Lines containing "such": state how many there are in these entries, and write only that number.
#####
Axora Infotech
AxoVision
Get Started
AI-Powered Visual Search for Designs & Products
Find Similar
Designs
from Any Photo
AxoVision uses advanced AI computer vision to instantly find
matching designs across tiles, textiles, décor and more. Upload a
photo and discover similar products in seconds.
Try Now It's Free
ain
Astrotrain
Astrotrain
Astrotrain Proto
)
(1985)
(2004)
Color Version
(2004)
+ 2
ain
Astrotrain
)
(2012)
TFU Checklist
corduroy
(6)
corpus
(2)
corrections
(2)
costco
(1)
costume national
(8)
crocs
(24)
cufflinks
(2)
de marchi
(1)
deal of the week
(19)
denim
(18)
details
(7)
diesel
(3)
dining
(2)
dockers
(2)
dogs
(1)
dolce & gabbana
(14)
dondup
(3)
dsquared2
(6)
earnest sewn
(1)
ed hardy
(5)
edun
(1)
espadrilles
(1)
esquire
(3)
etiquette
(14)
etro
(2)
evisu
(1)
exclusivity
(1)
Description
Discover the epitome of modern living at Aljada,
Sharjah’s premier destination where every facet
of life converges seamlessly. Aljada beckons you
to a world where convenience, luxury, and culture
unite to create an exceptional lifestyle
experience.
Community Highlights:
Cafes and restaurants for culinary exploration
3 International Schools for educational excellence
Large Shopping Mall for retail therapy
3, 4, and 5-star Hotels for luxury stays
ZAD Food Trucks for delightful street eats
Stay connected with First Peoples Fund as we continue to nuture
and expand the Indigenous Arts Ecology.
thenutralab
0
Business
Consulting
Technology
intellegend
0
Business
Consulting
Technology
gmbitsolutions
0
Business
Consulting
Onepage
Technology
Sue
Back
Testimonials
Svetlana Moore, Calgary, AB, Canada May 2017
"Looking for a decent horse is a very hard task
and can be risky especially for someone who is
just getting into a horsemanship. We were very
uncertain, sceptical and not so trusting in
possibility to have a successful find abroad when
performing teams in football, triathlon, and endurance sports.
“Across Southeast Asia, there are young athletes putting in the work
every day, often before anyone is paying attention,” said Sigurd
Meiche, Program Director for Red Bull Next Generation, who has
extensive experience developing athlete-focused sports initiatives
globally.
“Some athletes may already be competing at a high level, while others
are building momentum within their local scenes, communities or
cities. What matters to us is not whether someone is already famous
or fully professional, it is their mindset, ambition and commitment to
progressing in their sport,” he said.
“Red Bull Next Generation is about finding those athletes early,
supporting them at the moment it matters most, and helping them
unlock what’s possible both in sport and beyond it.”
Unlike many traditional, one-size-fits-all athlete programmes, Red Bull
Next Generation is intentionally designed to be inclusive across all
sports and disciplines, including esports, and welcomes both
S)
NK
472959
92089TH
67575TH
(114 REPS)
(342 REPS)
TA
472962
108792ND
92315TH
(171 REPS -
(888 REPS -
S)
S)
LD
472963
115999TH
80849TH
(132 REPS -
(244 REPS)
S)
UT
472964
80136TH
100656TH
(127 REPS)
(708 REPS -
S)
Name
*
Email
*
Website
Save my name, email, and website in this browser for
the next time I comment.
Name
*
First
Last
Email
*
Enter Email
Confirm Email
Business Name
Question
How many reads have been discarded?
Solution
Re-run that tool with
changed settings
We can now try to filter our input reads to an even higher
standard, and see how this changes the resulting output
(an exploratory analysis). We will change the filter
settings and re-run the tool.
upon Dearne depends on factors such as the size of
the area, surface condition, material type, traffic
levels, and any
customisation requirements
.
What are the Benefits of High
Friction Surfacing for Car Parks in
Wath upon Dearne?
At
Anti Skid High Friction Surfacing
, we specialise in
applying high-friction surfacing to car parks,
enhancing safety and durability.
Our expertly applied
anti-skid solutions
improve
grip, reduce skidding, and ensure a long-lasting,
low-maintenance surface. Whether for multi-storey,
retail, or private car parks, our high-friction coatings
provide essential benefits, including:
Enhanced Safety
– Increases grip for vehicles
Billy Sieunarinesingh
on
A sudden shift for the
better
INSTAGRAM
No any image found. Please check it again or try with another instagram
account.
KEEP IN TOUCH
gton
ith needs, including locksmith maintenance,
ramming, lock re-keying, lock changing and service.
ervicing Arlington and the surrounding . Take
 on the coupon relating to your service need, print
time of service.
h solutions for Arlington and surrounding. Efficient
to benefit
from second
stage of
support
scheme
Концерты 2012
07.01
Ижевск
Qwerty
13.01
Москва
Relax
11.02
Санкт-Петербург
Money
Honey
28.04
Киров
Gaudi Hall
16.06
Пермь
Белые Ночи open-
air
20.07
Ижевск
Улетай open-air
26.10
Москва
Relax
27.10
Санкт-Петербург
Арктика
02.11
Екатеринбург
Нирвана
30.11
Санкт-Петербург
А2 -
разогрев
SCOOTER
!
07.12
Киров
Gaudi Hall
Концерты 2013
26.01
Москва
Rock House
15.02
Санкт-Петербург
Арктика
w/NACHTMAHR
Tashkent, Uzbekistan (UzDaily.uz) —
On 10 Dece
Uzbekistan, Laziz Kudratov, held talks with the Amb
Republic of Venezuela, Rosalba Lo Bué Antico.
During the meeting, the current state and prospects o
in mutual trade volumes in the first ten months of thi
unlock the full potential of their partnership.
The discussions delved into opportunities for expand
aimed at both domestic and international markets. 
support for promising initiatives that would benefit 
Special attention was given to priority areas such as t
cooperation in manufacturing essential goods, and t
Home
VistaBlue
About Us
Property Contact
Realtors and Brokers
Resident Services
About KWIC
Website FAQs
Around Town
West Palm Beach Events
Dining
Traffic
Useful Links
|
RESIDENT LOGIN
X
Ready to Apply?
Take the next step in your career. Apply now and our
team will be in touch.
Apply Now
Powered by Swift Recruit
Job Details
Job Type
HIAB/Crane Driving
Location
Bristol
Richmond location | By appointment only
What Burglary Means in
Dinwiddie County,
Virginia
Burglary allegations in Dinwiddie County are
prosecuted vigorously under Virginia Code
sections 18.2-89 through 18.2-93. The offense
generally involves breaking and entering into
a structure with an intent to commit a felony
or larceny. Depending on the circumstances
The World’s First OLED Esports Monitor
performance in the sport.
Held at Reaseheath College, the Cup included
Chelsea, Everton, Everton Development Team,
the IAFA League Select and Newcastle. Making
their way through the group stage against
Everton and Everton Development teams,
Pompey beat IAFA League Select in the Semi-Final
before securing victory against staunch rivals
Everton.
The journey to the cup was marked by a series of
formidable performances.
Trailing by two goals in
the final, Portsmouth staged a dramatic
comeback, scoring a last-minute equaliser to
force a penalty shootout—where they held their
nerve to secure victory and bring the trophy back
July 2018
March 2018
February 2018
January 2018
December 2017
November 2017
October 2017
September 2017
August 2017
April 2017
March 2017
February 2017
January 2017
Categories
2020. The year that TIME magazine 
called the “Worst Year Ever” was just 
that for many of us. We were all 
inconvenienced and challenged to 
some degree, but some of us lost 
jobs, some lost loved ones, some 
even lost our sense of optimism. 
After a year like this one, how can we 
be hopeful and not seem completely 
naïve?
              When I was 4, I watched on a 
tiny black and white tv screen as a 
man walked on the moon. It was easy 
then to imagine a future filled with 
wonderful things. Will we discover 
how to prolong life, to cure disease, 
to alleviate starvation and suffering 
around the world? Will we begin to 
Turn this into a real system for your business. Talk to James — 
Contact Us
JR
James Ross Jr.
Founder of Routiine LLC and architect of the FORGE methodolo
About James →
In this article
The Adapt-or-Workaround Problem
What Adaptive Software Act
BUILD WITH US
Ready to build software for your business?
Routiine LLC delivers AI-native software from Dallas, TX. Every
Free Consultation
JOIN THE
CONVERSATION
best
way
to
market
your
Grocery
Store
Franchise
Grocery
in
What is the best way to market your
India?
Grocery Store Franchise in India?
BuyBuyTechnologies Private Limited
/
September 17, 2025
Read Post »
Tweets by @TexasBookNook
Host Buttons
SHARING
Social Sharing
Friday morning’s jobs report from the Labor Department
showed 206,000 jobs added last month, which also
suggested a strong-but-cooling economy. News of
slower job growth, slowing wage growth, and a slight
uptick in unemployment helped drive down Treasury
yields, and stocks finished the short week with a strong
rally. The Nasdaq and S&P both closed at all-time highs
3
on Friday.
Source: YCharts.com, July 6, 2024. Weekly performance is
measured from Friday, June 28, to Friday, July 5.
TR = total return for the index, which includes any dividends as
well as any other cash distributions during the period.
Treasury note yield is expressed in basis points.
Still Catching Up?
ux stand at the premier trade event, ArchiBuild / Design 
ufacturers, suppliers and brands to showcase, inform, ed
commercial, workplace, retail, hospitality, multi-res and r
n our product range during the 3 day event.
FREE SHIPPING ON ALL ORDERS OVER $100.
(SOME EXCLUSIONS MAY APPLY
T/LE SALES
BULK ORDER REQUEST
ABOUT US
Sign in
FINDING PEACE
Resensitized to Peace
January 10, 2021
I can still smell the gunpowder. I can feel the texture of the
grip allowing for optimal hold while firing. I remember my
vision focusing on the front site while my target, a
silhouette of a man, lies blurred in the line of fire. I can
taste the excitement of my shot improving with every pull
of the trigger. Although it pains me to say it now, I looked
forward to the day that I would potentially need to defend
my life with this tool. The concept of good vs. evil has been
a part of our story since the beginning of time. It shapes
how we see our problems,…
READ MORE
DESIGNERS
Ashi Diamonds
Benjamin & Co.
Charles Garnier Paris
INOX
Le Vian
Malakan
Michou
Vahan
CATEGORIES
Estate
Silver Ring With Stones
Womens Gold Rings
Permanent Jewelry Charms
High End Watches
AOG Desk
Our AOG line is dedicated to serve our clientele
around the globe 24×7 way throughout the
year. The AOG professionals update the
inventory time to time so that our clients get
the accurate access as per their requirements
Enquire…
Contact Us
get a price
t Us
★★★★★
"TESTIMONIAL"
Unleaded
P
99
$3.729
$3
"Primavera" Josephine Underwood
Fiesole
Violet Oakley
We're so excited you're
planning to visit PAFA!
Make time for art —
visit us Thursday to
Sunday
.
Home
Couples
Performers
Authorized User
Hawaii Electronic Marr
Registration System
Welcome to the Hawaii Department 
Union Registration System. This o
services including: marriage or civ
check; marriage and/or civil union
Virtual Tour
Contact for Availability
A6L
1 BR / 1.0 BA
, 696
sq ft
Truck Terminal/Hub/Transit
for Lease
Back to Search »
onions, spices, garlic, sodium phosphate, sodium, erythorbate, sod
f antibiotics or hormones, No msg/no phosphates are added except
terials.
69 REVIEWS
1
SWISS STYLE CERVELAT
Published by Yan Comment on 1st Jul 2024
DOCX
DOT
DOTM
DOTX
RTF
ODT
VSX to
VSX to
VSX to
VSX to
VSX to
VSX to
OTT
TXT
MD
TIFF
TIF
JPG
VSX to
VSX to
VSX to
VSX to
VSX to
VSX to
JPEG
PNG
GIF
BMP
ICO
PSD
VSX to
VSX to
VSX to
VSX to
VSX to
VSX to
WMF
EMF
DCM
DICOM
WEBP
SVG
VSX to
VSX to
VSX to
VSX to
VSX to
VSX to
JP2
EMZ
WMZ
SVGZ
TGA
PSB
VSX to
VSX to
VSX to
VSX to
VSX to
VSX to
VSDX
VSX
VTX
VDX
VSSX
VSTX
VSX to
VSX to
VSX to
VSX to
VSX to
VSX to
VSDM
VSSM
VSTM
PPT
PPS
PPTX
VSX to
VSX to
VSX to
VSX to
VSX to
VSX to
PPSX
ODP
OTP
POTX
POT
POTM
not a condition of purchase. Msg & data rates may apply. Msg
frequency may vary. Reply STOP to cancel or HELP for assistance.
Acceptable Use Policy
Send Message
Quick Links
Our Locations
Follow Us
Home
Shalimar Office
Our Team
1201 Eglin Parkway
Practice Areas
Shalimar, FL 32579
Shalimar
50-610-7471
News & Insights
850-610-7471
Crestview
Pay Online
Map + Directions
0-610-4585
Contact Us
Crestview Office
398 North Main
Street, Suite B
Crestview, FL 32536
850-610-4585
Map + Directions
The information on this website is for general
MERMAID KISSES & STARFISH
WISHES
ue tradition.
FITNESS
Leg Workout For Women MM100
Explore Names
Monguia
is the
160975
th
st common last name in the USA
#####
▸ **Result of this exercise**: 2